An exact reprint of the listing is required, with no pictures included.

**DATASET RECORDS:**
>>>

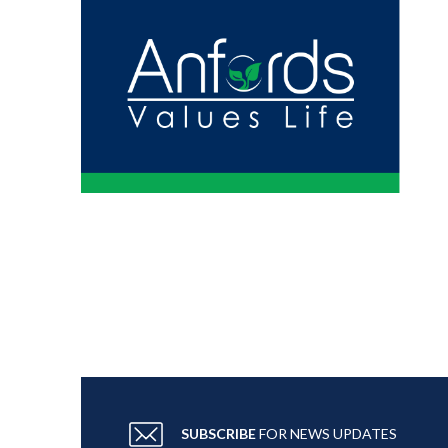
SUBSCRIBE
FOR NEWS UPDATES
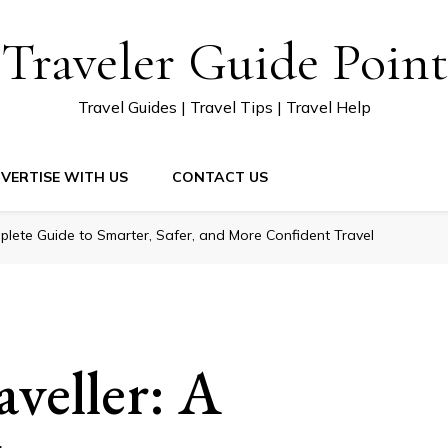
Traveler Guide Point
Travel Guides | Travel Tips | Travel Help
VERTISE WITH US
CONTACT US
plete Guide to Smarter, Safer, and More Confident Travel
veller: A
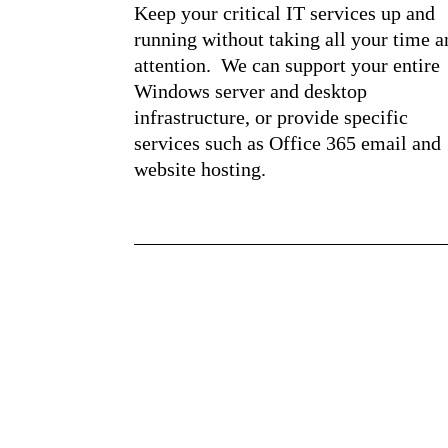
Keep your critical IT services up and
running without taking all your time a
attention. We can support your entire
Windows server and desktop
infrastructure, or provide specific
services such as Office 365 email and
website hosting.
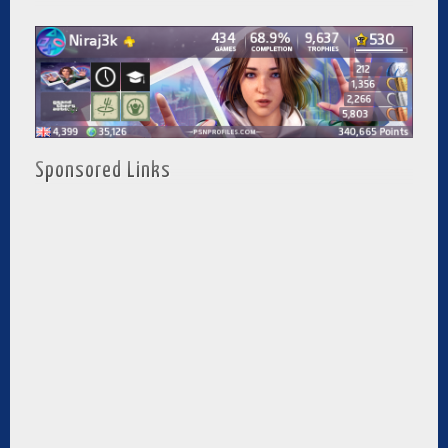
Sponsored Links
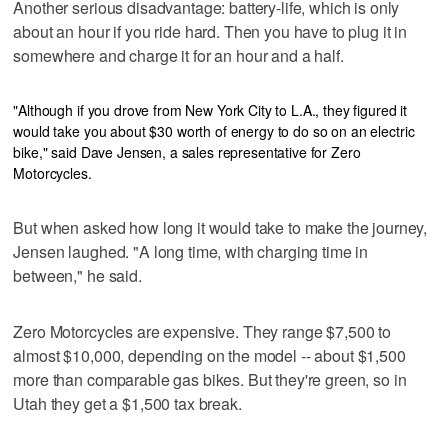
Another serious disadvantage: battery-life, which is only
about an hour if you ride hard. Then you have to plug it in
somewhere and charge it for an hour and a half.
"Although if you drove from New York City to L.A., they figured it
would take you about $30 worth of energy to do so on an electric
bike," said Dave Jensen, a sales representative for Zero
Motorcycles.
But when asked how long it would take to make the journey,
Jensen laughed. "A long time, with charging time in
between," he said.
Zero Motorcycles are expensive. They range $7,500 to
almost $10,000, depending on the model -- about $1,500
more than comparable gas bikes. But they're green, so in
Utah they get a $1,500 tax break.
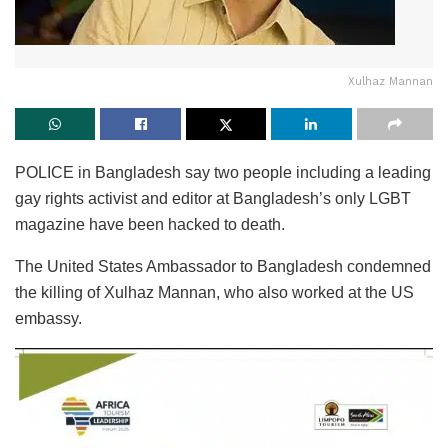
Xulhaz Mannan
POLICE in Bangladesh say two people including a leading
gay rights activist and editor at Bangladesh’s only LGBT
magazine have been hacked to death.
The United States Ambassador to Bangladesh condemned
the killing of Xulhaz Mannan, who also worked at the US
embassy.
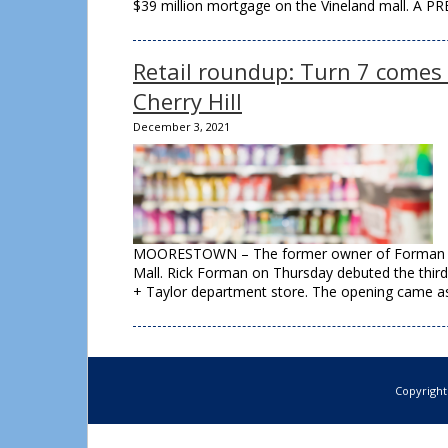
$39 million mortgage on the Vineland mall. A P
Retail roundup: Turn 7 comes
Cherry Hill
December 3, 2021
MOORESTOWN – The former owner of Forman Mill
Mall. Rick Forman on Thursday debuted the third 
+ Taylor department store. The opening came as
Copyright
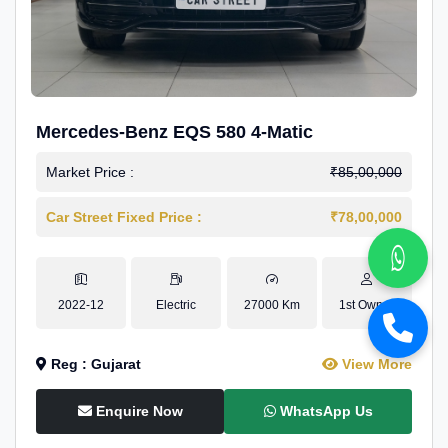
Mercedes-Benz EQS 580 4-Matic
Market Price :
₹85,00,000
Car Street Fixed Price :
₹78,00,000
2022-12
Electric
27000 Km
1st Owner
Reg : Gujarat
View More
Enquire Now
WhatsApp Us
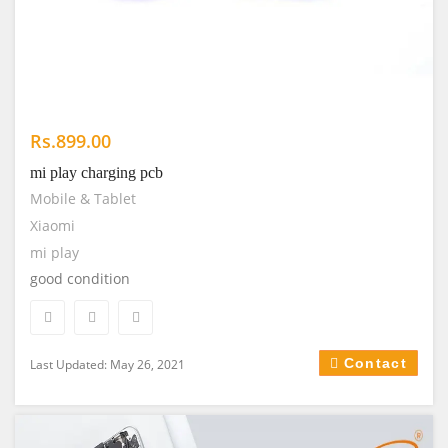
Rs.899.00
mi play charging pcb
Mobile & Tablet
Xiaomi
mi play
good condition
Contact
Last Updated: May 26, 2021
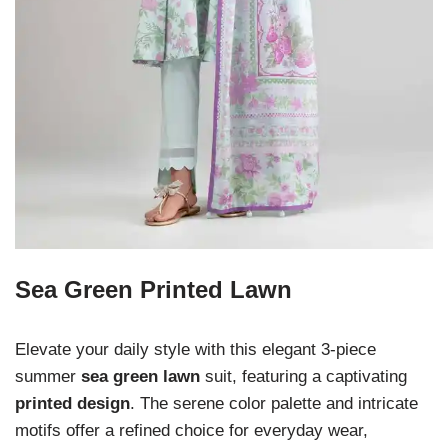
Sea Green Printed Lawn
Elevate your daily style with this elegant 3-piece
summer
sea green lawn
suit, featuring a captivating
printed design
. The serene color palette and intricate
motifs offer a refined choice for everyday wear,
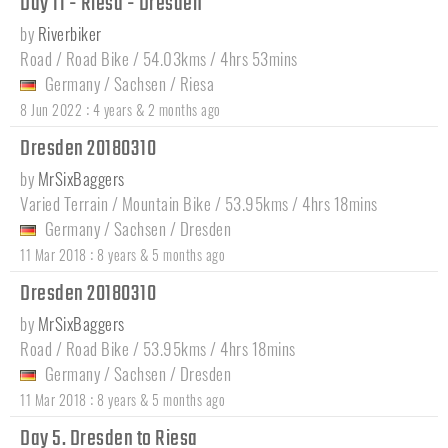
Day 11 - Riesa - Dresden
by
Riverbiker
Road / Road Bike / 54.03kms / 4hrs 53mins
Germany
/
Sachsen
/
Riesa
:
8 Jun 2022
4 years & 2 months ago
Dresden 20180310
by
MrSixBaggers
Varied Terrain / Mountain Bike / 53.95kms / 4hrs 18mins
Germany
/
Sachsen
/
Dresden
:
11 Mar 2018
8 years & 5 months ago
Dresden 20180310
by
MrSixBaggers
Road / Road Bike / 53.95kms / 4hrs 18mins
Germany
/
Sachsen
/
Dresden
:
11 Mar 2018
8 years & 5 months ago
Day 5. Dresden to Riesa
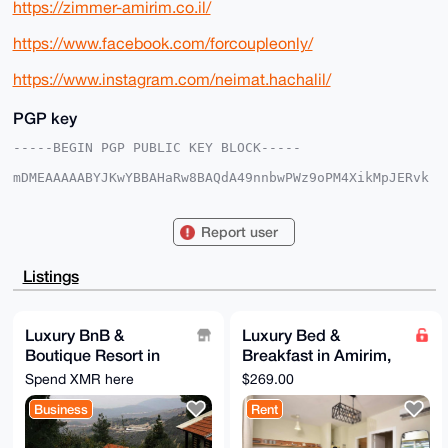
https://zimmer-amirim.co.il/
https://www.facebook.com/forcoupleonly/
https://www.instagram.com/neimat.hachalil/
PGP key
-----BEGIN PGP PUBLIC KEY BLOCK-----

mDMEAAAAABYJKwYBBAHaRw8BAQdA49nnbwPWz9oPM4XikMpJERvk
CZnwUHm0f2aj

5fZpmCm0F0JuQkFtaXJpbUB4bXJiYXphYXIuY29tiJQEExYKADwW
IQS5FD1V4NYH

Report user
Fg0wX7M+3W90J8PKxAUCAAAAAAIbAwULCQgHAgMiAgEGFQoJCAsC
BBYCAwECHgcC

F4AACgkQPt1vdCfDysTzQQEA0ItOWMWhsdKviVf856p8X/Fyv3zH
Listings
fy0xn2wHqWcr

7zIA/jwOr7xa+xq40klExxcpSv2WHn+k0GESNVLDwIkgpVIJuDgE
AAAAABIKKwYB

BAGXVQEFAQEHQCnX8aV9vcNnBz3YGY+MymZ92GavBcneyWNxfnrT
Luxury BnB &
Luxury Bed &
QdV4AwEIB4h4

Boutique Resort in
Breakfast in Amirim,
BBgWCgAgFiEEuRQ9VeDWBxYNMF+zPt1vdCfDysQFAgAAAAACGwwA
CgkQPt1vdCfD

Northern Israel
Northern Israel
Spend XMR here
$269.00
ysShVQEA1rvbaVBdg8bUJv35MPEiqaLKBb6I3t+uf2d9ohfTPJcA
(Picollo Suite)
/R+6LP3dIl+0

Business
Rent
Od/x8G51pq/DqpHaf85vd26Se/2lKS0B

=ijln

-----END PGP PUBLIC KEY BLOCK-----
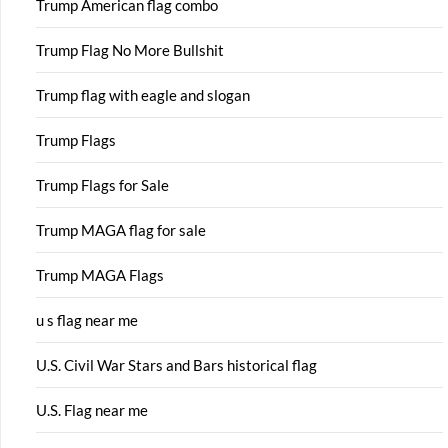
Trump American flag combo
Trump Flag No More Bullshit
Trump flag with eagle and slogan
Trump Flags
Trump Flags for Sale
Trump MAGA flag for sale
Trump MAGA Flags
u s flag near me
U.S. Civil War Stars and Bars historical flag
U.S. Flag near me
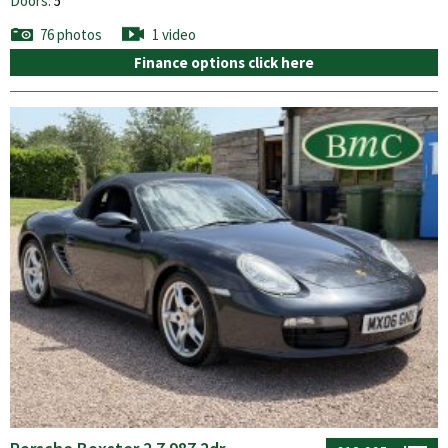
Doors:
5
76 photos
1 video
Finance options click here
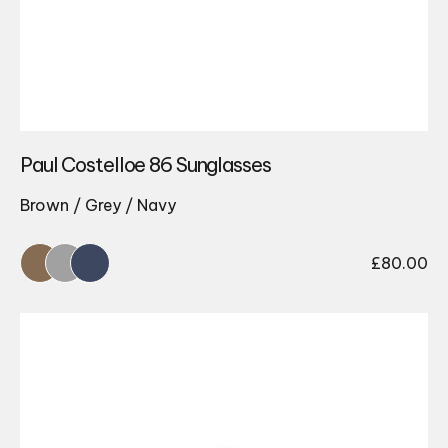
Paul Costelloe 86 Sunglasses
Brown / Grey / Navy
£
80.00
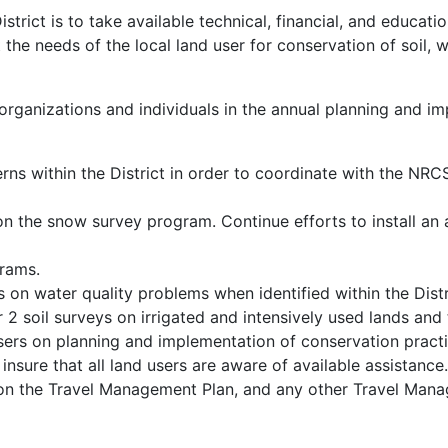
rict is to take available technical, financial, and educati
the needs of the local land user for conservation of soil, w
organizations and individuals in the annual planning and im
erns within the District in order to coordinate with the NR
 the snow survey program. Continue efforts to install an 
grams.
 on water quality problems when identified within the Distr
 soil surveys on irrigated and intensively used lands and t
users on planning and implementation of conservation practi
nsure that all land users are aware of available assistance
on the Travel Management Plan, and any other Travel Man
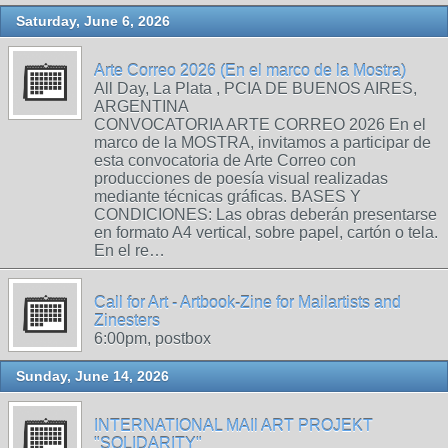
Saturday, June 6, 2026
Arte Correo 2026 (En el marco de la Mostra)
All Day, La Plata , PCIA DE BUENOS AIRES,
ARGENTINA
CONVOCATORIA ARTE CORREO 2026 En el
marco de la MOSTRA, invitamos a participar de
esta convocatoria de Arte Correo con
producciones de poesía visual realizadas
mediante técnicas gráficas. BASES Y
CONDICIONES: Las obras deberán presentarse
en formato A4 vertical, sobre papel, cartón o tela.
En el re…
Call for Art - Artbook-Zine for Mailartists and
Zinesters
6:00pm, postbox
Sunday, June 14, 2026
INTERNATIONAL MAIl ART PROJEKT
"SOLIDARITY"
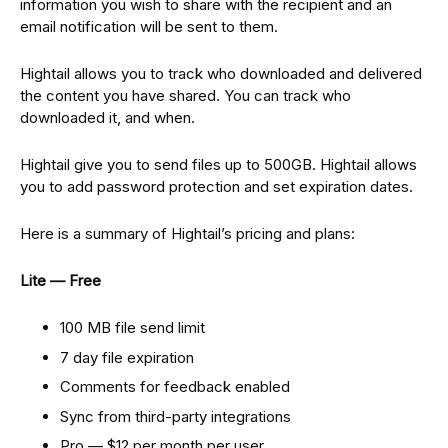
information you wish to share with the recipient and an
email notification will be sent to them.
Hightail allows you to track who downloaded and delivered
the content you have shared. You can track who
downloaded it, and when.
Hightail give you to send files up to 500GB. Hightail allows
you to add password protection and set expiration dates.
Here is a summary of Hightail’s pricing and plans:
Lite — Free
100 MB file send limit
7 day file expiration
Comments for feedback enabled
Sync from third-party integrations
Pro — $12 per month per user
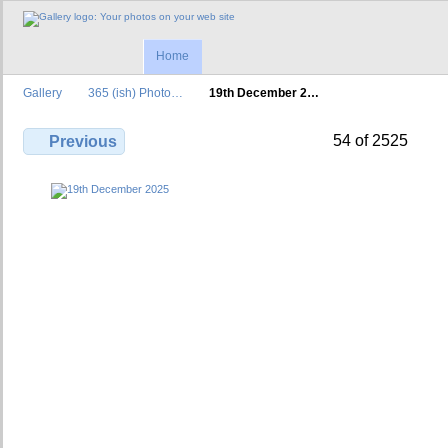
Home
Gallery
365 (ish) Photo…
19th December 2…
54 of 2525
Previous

<<<

**ANSWER SPACE:**
SUBSCRIBE
FOR NEWS UPDATES
Traveler Guide Point
Travel Guides | Travel Tips | Travel Help
VERTISE WITH US
CONTACT US
plete Guide to Smarter, Safer, and More Confident Travel
veller: A
Keep your critical IT services up and
running without taking all your time a
attention. We can support your entire
Windows server and desktop
infrastructure, or provide specific
services such as Office 365 email and
website hosting.
Sponsored Links
Another serious disadvantage: battery-life, which is only
about an hour if you ride hard. Then you have to plug it in
somewhere and charge it for an hour and a half.
"Although if you drove from New York City to L.A., they figured it
would take you about $30 worth of energy to do so on an electric
bike," said Dave Jensen, a sales representative for Zero
Motorcycles.
But when asked how long it would take to make the journey,
Jensen laughed. "A long time, with charging time in
between," he said.
Zero Motorcycles are expensive. They range $7,500 to
almost $10,000, depending on the model -- about $1,500
more than comparable gas bikes. But they're green, so in
Utah they get a $1,500 tax break.
Xulhaz Mannan
POLICE in Bangladesh say two people including a leading
gay rights activist and editor at Bangladesh’s only LGBT
magazine have been hacked to death.
The United States Ambassador to Bangladesh condemned
the killing of Xulhaz Mannan, who also worked at the US
embassy.
$39 million mortgage on the Vineland mall. A P
Retail roundup: Turn 7 comes
Cherry Hill
December 3, 2021
MOORESTOWN – The former owner of Forman Mill
Mall. Rick Forman on Thursday debuted the third 
+ Taylor department store. The opening came as
Copyright
Mercedes-Benz EQS 580 4-Matic
Market Price :
₹85,00,000
Car Street Fixed Price :
₹78,00,000
2022-12
Electric
27000 Km
1st Owner
Reg : Gujarat
View More
Enquire Now
WhatsApp Us
Rs.899.00
mi play charging pcb
Mobile & Tablet
Xiaomi
mi play
good condition
Contact
Last Updated: May 26, 2021
Sea Green Printed Lawn
Elevate your daily style with this elegant 3-piece
summer
sea green lawn
suit, featuring a captivating
printed design
. The serene color palette and intricate
motifs offer a refined choice for everyday wear,
Day 11 - Riesa - Dresden
by
Riverbiker
Road / Road Bike / 54.03kms / 4hrs 53mins
Germany
/
Sachsen
/
Riesa
:
8 Jun 2022
4 years & 2 months ago
Dresden 20180310
by
MrSixBaggers
Varied Terrain / Mountain Bike / 53.95kms / 4hrs 18mins
Germany
/
Sachsen
/
Dresden
:
11 Mar 2018
8 years & 5 months ago
Dresden 20180310
by
MrSixBaggers
Road / Road Bike / 53.95kms / 4hrs 18mins
Germany
/
Sachsen
/
Dresden
:
11 Mar 2018
8 years & 5 months ago
Day 5. Dresden to Riesa
https://zimmer-amirim.co.il/
https://www.facebook.com/forcoupleonly/
https://www.instagram.com/neimat.hachalil/
PGP key
-----BEGIN PGP PUBLIC KEY BLOCK-----

mDMEAAAAABYJKwYBBAHaRw8BAQdA49nnbwPWz9oPM4XikMpJERvk
CZnwUHm0f2aj

5fZpmCm0F0JuQkFtaXJpbUB4bXJiYXphYXIuY29tiJQEExYKADwW
IQS5FD1V4NYH

Report user
Fg0wX7M+3W90J8PKxAUCAAAAAAIbAwULCQgHAgMiAgEGFQoJCAsC
BBYCAwECHgcC

F4AACgkQPt1vdCfDysTzQQEA0ItOWMWhsdKviVf856p8X/Fyv3zH
Listings
fy0xn2wHqWcr

7zIA/jwOr7xa+xq40klExxcpSv2WHn+k0GESNVLDwIkgpVIJuDgE
AAAAABIKKwYB

BAGXVQEFAQEHQCnX8aV9vcNnBz3YGY+MymZ92GavBcneyWNxfnrT
Luxury BnB &
Luxury Bed &
QdV4AwEIB4h4

Boutique Resort in
Breakfast in Amirim,
BBgWCgAgFiEEuRQ9VeDWBxYNMF+zPt1vdCfDysQFAgAAAAACGwwA
CgkQPt1vdCfD

Northern Israel
Northern Israel
Spend XMR here
$269.00
ysShVQEA1rvbaVBdg8bUJv35MPEiqaLKBb6I3t+uf2d9ohfTPJcA
(Picollo Suite)
/R+6LP3dIl+0

Business
Rent
Od/x8G51pq/DqpHaf85vd26Se/2lKS0B

=ijln

-----END PGP PUBLIC KEY BLOCK-----
Trump American flag combo
Trump Flag No More Bullshit
Trump flag with eagle and slogan
Trump Flags
Trump Flags for Sale
Trump MAGA flag for sale
Trump MAGA Flags
u s flag near me
U.S. Civil War Stars and Bars historical flag
U.S. Flag near me
Doors:
5
76 photos
1 video
Finance options click here
Paul Costelloe 86 Sunglasses
Brown / Grey / Navy
£
80.00
rict is to take available technical, financial, and educati
the needs of the local land user for conservation of soil, w
organizations and individuals in the annual planning and im
erns within the District in order to coordinate with the NR
 the snow survey program. Continue efforts to install an 
grams.
 on water quality problems when identified within the Distr
 soil surveys on irrigated and intensively used lands and t
users on planning and implementation of conservation practi
nsure that all land users are aware of available assistance
on the Travel Management Plan, and any other Travel Man
Saturday, June 6, 2026
Arte Correo 2026 (En el marco de la Mostra)
All Day, La Plata , PCIA DE BUENOS AIRES,
ARGENTINA
CONVOCATORIA ARTE CORREO 2026 En el
marco de la MOSTRA, invitamos a participar de
esta convocatoria de Arte Correo con
producciones de poesía visual realizadas
mediante técnicas gráficas. BASES Y
CONDICIONES: Las obras deberán presentarse
en formato A4 vertical, sobre papel, cartón o tela.
En el re…
Call for Art - Artbook-Zine for Mailartists and
Zinesters
6:00pm, postbox
Sunday, June 14, 2026
INTERNATIONAL MAIl ART PROJEKT
"SOLIDARITY"
information you wish to share with the recipient and an
email notification will be sent to them.
Hightail allows you to track who downloaded and delivered
the content you have shared. You can track who
downloaded it, and when.
Hightail give you to send files up to 500GB. Hightail allows
you to add password protection and set expiration dates.
Here is a summary of Hightail’s pricing and plans:
Lite — Free
100 MB file send limit
7 day file expiration
Comments for feedback enabled
Sync from third-party integrations
Pro — $12 per month per user
Home
Gallery
365 (ish) Photo…
19th December 2…
54 of 2525
Previous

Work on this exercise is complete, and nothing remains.